Another factor that may contribute to finding retrograde flow of contrast material in the inferior vena cava or hepatic veins is female sex. Female sex was significantly associated with retrograde reflux on univariate analysis (p < 0.05) and was nearly significantly associated with retrograde reflux on multivariate analysis (p = 0.055). This finding may be simply due to the smaller average body mass of female patients compared with male patients. A smaller body mass and intravascular volume is likely to experience greater intravascular shifts for a given injection rate than would a larger body mass and intravascular volume. Alternative possibilities include differences between men and women in autonomic response of the cardiovascular system [12-14], in compliance of small vessels [15], or in disease prevalence beyond that measured in our study.
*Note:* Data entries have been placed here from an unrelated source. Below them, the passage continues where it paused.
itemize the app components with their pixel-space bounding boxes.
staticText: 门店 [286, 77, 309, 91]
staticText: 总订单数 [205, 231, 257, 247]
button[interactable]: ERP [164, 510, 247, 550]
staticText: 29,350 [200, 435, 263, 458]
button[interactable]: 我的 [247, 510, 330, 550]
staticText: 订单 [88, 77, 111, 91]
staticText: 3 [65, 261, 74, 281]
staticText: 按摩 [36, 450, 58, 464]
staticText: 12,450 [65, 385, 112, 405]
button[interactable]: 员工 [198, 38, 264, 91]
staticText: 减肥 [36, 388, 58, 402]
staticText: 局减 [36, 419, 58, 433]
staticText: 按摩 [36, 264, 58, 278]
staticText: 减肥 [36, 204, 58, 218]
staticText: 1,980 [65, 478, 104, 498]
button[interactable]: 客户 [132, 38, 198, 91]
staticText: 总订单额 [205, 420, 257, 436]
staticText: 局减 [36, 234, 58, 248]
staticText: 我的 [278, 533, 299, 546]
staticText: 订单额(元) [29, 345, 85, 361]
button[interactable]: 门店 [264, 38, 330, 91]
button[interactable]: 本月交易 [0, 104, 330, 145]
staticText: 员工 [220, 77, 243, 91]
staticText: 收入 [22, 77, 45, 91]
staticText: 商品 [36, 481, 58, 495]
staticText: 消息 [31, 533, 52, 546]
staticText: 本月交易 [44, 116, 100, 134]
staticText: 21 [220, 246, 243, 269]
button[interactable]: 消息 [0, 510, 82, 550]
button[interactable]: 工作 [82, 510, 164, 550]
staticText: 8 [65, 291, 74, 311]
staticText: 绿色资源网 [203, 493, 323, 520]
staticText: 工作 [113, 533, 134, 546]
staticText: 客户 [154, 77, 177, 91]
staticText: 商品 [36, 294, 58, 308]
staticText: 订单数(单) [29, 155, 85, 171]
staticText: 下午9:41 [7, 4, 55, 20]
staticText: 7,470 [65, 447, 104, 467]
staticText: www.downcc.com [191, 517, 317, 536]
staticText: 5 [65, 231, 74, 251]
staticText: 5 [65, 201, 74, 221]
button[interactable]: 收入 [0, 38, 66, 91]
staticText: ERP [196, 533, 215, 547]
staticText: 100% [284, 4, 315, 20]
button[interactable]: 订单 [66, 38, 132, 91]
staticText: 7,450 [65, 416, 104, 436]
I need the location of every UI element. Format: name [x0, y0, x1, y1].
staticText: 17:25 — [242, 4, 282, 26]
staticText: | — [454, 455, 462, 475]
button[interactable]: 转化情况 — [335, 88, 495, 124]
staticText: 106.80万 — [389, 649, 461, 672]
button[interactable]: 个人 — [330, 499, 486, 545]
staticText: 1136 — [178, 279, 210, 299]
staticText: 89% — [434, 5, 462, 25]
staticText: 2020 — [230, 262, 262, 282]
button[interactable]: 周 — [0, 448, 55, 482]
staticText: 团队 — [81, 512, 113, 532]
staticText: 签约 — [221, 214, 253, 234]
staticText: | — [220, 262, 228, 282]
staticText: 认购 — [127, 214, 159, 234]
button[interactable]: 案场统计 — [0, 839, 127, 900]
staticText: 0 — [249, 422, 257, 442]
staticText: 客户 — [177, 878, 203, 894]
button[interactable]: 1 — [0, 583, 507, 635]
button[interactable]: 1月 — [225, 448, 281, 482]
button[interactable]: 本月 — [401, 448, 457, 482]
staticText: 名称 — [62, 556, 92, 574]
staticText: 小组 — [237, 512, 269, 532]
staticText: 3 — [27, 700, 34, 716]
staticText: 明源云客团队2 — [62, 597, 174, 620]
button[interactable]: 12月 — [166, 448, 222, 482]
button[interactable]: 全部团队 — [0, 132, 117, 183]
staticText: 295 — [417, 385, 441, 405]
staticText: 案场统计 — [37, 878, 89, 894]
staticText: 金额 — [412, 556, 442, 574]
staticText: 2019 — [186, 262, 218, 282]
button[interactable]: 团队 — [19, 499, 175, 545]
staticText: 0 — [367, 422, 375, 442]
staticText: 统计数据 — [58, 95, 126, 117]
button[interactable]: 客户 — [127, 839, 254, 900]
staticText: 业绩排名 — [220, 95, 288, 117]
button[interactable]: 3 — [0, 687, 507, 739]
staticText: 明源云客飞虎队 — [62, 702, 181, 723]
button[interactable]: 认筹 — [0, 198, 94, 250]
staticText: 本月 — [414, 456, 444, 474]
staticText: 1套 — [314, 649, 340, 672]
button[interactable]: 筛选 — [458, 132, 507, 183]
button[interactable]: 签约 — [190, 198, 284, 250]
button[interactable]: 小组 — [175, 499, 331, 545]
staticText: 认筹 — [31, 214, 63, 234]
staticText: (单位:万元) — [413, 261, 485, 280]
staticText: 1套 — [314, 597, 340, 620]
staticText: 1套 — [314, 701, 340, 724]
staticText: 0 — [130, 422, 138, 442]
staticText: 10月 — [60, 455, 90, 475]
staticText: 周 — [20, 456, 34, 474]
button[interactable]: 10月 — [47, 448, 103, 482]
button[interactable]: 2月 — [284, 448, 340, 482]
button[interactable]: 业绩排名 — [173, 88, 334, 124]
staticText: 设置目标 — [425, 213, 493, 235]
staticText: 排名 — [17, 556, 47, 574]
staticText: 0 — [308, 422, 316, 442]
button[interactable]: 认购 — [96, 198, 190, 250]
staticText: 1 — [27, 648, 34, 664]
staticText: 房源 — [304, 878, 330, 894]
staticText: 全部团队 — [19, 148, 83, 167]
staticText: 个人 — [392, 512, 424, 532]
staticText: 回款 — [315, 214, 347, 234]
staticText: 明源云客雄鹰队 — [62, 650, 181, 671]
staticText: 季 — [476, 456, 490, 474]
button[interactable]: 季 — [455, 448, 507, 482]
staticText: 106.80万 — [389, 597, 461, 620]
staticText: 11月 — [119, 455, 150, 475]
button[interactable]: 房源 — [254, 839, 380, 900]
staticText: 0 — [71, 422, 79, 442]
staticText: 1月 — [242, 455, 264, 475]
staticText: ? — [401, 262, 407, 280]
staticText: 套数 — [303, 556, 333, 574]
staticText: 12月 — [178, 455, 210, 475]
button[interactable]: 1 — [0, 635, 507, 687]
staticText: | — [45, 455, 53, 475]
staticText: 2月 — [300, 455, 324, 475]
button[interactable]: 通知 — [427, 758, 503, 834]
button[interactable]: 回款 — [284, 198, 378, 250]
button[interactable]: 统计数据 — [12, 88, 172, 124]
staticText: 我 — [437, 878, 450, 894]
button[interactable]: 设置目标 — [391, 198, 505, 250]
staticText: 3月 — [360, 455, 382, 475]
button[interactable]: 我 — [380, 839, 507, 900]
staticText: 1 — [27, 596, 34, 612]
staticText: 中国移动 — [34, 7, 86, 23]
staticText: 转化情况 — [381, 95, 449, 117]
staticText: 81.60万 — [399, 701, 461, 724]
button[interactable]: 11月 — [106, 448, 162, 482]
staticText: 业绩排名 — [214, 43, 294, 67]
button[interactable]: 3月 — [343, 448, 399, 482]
Although we attempted to include as many patient variables as possible in our study, our results have several limitations. First, patients in our study population probably have a higher prevalence of cardiac disease than the general population because all patients in this study underwent clinically indicated IV contrast-enhanced CT of the chest or abdomen within 14 days of having clinical echocardiography. However, most of our patients (90/127) were not shown to have right-sided heart disease on echocardiography; these patients acted as a control group in the univariate analysis and allowed us to perform a more robust multivariate analysis than could be previously performed. Although retrospective comparison with a different group of case-matched patients without echocardiography could have been performed, it would be difficult to prove without echocardiography that such patients did not indeed have occult heart disease. Second, all patients were imaged at a single tertiary care hospital in North America, which may limit the extrapolation of our results to other institutions. Third, we could not readily determine the intravascular volume of the patients or the time interval from a patient's last meal to CT. These factors are known to affect direction of portal venous flow in the liver [16-18] and likely affect antegrade hepatic venous flow and the likelihood of retrograde reflux from the right atrium on IV contrast-enhanced CT.
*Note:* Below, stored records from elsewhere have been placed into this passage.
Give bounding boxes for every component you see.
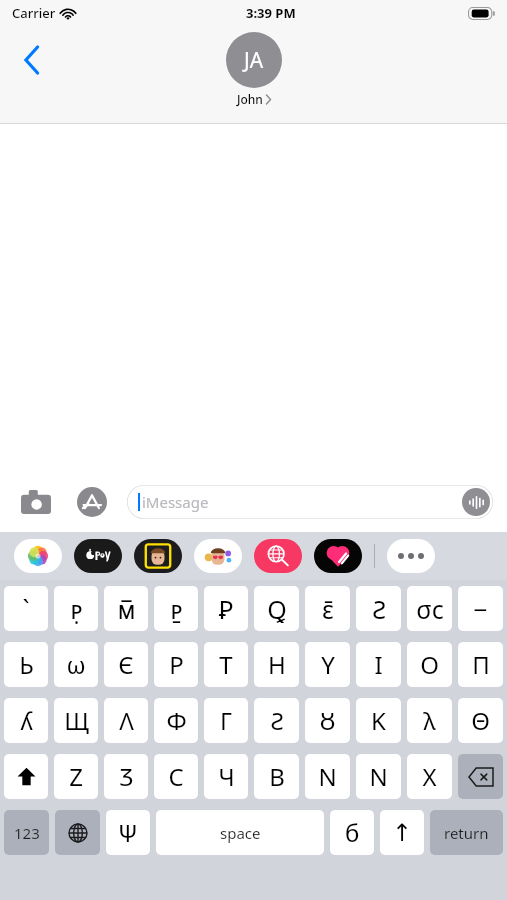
staticText: Θ xyxy=(471,704,490,737)
staticText: Ȣ xyxy=(319,704,336,737)
button[interactable]: б xyxy=(330,810,374,855)
button[interactable]: Щ xyxy=(54,698,98,743)
staticText: Ψ xyxy=(118,816,138,849)
staticText: Ι xyxy=(374,648,383,681)
button[interactable]: Φ xyxy=(154,698,198,743)
staticText: − xyxy=(473,592,488,626)
button[interactable]: Ν xyxy=(305,754,350,799)
button[interactable]: Z xyxy=(54,754,98,799)
button[interactable]: Switch keyboard xyxy=(55,810,100,855)
staticText: ↑ xyxy=(392,819,413,847)
button[interactable]: Κ xyxy=(356,698,401,743)
button[interactable]: Fitness xyxy=(314,539,362,573)
button[interactable]: Ꝑ xyxy=(204,586,248,631)
staticText: return xyxy=(444,823,489,843)
staticText: 3:39 PM xyxy=(246,4,296,22)
staticText: Β xyxy=(269,760,285,793)
staticText: ω xyxy=(66,648,86,681)
button[interactable]: Ꝗ xyxy=(254,586,299,631)
staticText: Ο xyxy=(420,648,439,681)
button[interactable]: Back xyxy=(10,38,54,82)
staticText: ᴘ̱ xyxy=(170,592,183,626)
staticText: Γ xyxy=(220,704,232,737)
staticText: Η xyxy=(268,648,286,681)
button[interactable]: iMessage xyxy=(127,485,493,519)
button[interactable]: Χ xyxy=(407,754,452,799)
button[interactable]: App Store xyxy=(74,484,110,520)
button[interactable]: Ƨ xyxy=(356,586,401,631)
staticText: C xyxy=(168,760,184,793)
button[interactable]: Υ xyxy=(305,642,350,687)
button[interactable]: Η xyxy=(254,642,299,687)
staticText: Ч xyxy=(218,760,235,793)
staticText: ` xyxy=(22,592,30,626)
staticText: Carrier xyxy=(12,4,56,22)
button[interactable]: Ȣ xyxy=(305,698,350,743)
button[interactable]: return xyxy=(430,810,503,855)
button[interactable]: ᴘ̣ xyxy=(54,586,98,631)
staticText: Ν xyxy=(318,760,337,793)
button[interactable]: ε̄ xyxy=(305,586,350,631)
staticText: Щ xyxy=(64,704,89,737)
button[interactable]: Ψ xyxy=(106,810,150,855)
button[interactable]: Λ xyxy=(104,698,148,743)
staticText: JA xyxy=(244,46,264,75)
staticText: space xyxy=(220,823,261,843)
button[interactable]: Ι xyxy=(356,642,401,687)
button[interactable]: JA xyxy=(226,32,282,107)
button[interactable]: ω xyxy=(54,642,98,687)
button[interactable]: Ч xyxy=(204,754,248,799)
button[interactable]: σc xyxy=(407,586,452,631)
staticText: Φ xyxy=(166,704,187,737)
button[interactable]: Photos xyxy=(14,539,62,573)
button[interactable]: Β xyxy=(254,754,299,799)
button[interactable]: Π xyxy=(458,642,503,687)
button[interactable]: 123 xyxy=(4,810,49,855)
staticText: Τ xyxy=(219,648,233,681)
staticText: John xyxy=(237,91,263,107)
button[interactable]: Ʒ xyxy=(104,754,148,799)
staticText: Ʒ xyxy=(119,760,134,793)
button[interactable]: Audio message xyxy=(462,488,490,516)
button[interactable]: Memoji xyxy=(194,539,242,573)
button[interactable]: − xyxy=(458,586,503,631)
button[interactable]: ʎ xyxy=(4,698,48,743)
button[interactable]: Ν xyxy=(356,754,401,799)
staticText: Ƨ xyxy=(270,704,284,737)
staticText: Ꝗ xyxy=(267,592,287,626)
staticText: Λ xyxy=(119,704,134,737)
button[interactable]: Ρ xyxy=(154,642,198,687)
button[interactable]: Apple Pay xyxy=(74,539,122,573)
button[interactable]: C xyxy=(154,754,198,799)
staticText: Є xyxy=(118,648,134,681)
button[interactable]: More apps xyxy=(387,539,435,573)
staticText: σc xyxy=(416,592,444,626)
staticText: Ρ xyxy=(169,648,184,681)
button[interactable]: Memoji stickers xyxy=(134,539,182,573)
button[interactable]: space xyxy=(156,810,324,855)
button[interactable]: Backspace xyxy=(458,754,503,799)
staticText: iMessage xyxy=(142,492,209,512)
button[interactable]: ᴍ̅ xyxy=(104,586,148,631)
button[interactable]: Ο xyxy=(407,642,452,687)
button[interactable]: Γ xyxy=(204,698,248,743)
button[interactable]: Ь xyxy=(4,642,48,687)
staticText: Π xyxy=(472,648,490,681)
staticText: Ꝑ xyxy=(218,592,234,626)
button[interactable]: Τ xyxy=(204,642,248,687)
staticText: Υ xyxy=(321,648,335,681)
button[interactable]: Θ xyxy=(458,698,503,743)
staticText: ᴘ̣ xyxy=(70,592,83,626)
button[interactable]: ᴘ̱ xyxy=(154,586,198,631)
staticText: Ƨ xyxy=(372,592,386,626)
button[interactable]: Camera xyxy=(18,484,54,520)
button[interactable]: Є xyxy=(104,642,148,687)
staticText: ε̄ xyxy=(322,592,334,626)
button[interactable]: ` xyxy=(4,586,48,631)
button[interactable]: λ xyxy=(407,698,452,743)
button[interactable]: ↑ xyxy=(380,810,424,855)
button[interactable]: Ƨ xyxy=(254,698,299,743)
button[interactable]: Images xyxy=(254,539,302,573)
staticText: 123 xyxy=(14,823,40,843)
button[interactable]: Shift xyxy=(4,754,48,799)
Undoubtedly, these factors varied among patients but would have acted equally among patients both with and without right-sided heart disease and for CT examinations performed with both high and low contrast injection rates and are likely not significant confounding factors. Fourth, echocardiography results in our study were obtained from the echocardiography reports rather than reinterpretation of the source images, and therefore, observer variability may be present. However, such variability may reflect the variability in reporting in the more general clinical setting, and the variability would also have affected all patients regardless of whether they had cardiac disease or different CT contrast-injection rates.
Notwithstanding these limitations, we found that retrograde IV contrast material opacification of the inferior vena cava or hepatic veins on CT is a specific but insensitive sign of right-sided heart disease at low injection rates. However, the usefulness of this classic sign for suggesting right-sided heart disease is diminished with high injection rates, and this realization is important because many centers are increasing the use of high-injection-rate contrast-enhanced CT.